* THE DATA:
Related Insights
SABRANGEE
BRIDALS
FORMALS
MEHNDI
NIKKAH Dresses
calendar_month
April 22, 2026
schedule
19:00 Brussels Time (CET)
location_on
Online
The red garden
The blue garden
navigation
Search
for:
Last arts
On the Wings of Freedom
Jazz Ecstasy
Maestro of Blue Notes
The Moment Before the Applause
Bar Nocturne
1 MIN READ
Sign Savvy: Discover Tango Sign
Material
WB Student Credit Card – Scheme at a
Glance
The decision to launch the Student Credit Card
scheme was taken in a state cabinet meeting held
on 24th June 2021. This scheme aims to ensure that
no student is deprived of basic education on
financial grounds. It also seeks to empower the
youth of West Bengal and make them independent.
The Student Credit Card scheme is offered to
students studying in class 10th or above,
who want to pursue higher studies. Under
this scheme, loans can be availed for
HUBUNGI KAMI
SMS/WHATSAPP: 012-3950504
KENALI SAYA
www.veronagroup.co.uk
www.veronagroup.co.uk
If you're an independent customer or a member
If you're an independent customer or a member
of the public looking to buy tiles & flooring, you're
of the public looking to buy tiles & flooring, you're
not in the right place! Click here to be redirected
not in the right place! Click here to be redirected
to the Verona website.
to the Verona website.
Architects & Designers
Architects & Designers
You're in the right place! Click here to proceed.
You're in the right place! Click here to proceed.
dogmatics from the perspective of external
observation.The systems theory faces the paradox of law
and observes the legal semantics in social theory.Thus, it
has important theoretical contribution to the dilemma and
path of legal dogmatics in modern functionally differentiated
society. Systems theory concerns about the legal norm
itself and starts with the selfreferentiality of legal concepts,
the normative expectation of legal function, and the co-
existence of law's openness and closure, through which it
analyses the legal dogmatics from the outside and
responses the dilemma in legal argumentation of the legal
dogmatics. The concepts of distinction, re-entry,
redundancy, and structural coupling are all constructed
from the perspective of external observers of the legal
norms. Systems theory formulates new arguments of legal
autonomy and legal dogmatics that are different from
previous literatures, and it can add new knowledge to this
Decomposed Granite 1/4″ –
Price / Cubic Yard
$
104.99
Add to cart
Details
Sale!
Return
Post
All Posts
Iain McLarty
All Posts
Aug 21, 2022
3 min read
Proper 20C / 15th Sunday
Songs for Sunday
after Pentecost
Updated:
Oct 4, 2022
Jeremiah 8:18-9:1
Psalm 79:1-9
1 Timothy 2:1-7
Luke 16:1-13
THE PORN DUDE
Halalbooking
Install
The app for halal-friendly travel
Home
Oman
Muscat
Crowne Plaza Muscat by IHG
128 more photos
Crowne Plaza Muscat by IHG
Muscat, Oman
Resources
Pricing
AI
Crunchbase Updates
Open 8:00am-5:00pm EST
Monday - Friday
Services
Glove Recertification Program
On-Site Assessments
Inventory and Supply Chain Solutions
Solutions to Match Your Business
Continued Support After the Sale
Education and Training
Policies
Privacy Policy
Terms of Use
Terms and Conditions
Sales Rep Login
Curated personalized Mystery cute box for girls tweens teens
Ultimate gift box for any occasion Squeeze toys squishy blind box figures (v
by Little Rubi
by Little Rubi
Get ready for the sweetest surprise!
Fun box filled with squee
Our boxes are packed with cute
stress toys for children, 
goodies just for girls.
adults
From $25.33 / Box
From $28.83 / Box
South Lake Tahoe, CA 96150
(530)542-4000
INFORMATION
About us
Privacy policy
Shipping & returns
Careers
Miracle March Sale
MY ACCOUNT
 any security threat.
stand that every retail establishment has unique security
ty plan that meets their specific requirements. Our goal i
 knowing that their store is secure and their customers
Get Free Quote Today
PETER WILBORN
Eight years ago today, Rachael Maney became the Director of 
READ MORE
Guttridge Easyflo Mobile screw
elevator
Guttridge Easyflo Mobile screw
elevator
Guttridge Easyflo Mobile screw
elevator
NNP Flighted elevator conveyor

* EXERCISE OBJECTIVE:
Beginning with the line holding "Continued Support After the Sale" and ending with the line holding "stand that every", write out the stretch of material above exactly; add no further lines.

* SOLUTION BELOW:
Continued Support After the Sale
Education and Training
Policies
Privacy Policy
Terms of Use
Terms and Conditions
Sales Rep Login
Curated personalized Mystery cute box for girls tweens teens
Ultimate gift box for any occasion Squeeze toys squishy blind box figures (v
by Little Rubi
by Little Rubi
Get ready for the sweetest surprise!
Fun box filled with squee
Our boxes are packed with cute
stress toys for children, 
goodies just for girls.
adults
From $25.33 / Box
From $28.83 / Box
South Lake Tahoe, CA 96150
(530)542-4000
INFORMATION
About us
Privacy policy
Shipping & returns
Careers
Miracle March Sale
MY ACCOUNT
 any security threat.
stand that every retail establishment has unique security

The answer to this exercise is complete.